Source material START
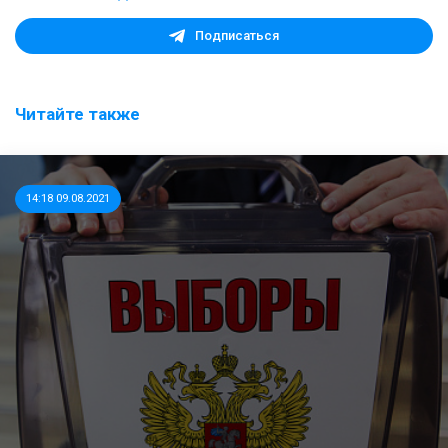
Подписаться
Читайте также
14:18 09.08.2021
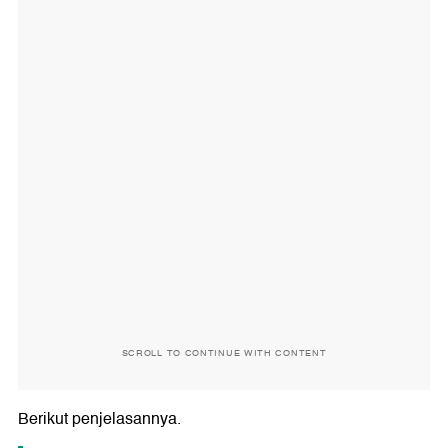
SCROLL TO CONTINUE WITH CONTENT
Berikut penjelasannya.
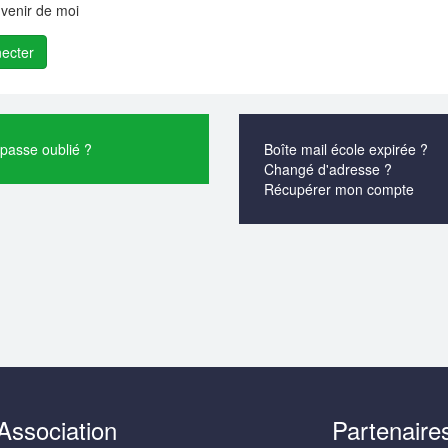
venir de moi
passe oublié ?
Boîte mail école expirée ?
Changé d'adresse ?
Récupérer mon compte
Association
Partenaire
Source material END
Source material START
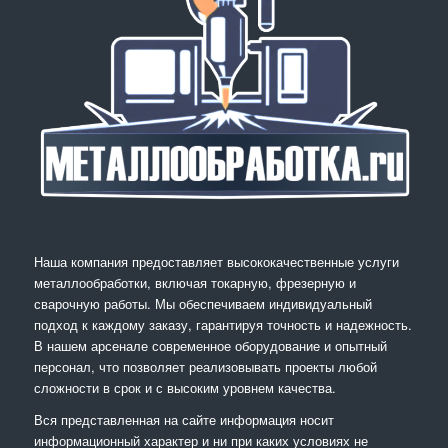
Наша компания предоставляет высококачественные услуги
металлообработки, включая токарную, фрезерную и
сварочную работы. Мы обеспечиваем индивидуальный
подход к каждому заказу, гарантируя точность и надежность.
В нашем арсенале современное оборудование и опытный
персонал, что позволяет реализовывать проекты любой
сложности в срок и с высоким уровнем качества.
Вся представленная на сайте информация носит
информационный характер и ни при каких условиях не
Source material END
Description of the task:
Working from the data above, extract solely the lines from the one containing "Наша компания предоставляет" through the one containing "информационный характер и", exactly as they appear, both included.

Task output:
Наша компания предоставляет высококачественные услуги
металлообработки, включая токарную, фрезерную и
сварочную работы. Мы обеспечиваем индивидуальный
подход к каждому заказу, гарантируя точность и надежность.
В нашем арсенале современное оборудование и опытный
персонал, что позволяет реализовывать проекты любой
сложности в срок и с высоким уровнем качества.
Вся представленная на сайте информация носит
информационный характер и ни при каких условиях не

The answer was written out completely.